PROJECT SUMMARY
When a US hospital system is overwhelmed by disaster, Crisis Standards of Care guide the triage teams forced
to choose which patients receive scarce life support treatments. Analogous to an organ allocation system, these
algorithms convert ethical principles into a concrete rank ordering of candidates for Intensive Care Unit (ICU)
treatments with life support allocation scores. Disasters that produce scarcity tend to fall hardest on
disadvantaged communities, especially racial and ethnic minority groups. When designing algorithms to allocate
scarce life support, public health officials should take this context into account.

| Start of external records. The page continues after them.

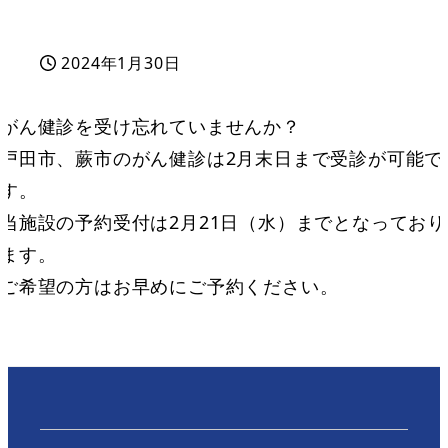
2024年1月30日
投稿日
がん健診を受け忘れていませんか？
戸田市、蕨市のがん健診は2月末日まで受診が可能で
す。
当施設の予約受付は2月21日（水）までとなっており
ます。
ご希望の方はお早めにご予約ください。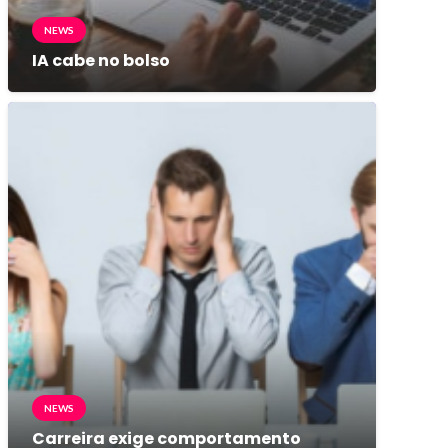
NEWS
IA cabe no bolso
NEWS
Carreira exige comportamento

In an attempt to identify the critically ill patients with the highest likelihood of benefit from treatment,
most US states would prioritize those with low Sequential Organ Failure Assessment (SOFA) scores. But
SOFA was designed for patients already on life support in the ICU, using routinely measured laboratory values,
drug doses, and vital signs to monitor response to treatment. Most patients have low SOFA scores when
critical illness is first recognized, and SOFA cannot accurately predict the risk of death using data before life
support was allocated. We demonstrated how the poor predictive performance of SOFA-based triage protocols
is partially explained by underpredicting the survival of Black patients due to a miscalibrated renal component
of the SOFA score. There is a clear need to develop and validate a novel life support allocation protocol
designed to debias existing scores and save more lives. Place-based disadvantage indices, such as the
Area Deprivation Index (ADI) and the Social Vulnerability Index, offer a potential solution. Using these
validated geographical measures of neighborhood deprivation to allocate scarce healthcare resources
counteracts the risk-increasing effects of social disadvantage, including disadvantage produced by racialized
residential segregation. We hypothesize that a well-designed life support allocation score using place-based
disadvantage indices can save more lives and mitigate healthcare inequity in a crisis.

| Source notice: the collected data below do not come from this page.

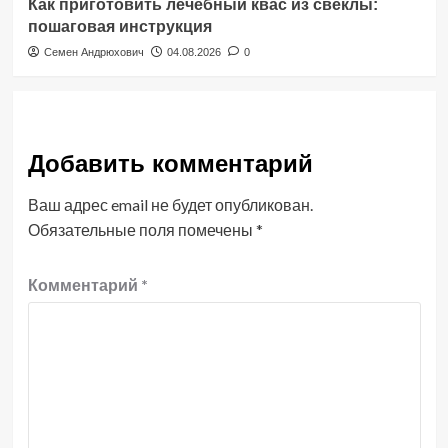
Как приготовить лечебный квас из свеклы:
пошаговая инструкция
Семен Андрюхович
04.08.2026
0
Добавить комментарий
Ваш адрес email не будет опубликован.
Обязательные поля помечены
*
Комментарий
*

The overall objective of this project is to develop a life support allocation algorithm that accurately and
equitably allocates scarce ICU treatments in a crisis. In Aim 1, we will use structural equation modeling to
create an Equitable Life Support Allocation (ELSA) score, using place-based disadvantage indices to debias
SOFA. In Aim 2, develop the ICU Crisis Simulation Model (ICSM), a discrete event simulation that models
patient flow and survival, as a testing and evaluation environment for life support allocation protocols. In Aim 3,
we will externally validate ELSA and ICSM in the National COVID Cohort Collaborative Data Enclave, which
currently contains geocoded records from 14 million patients from 74 sites. Our project will address one of
the most pressing challenges in applied public health ethics, producing 1) an empirically derived score to
distribute life support more accurately and equitably in a crisis and 2) open-source simulation software to
evaluate the efficiency and equity of life support allocation protocols.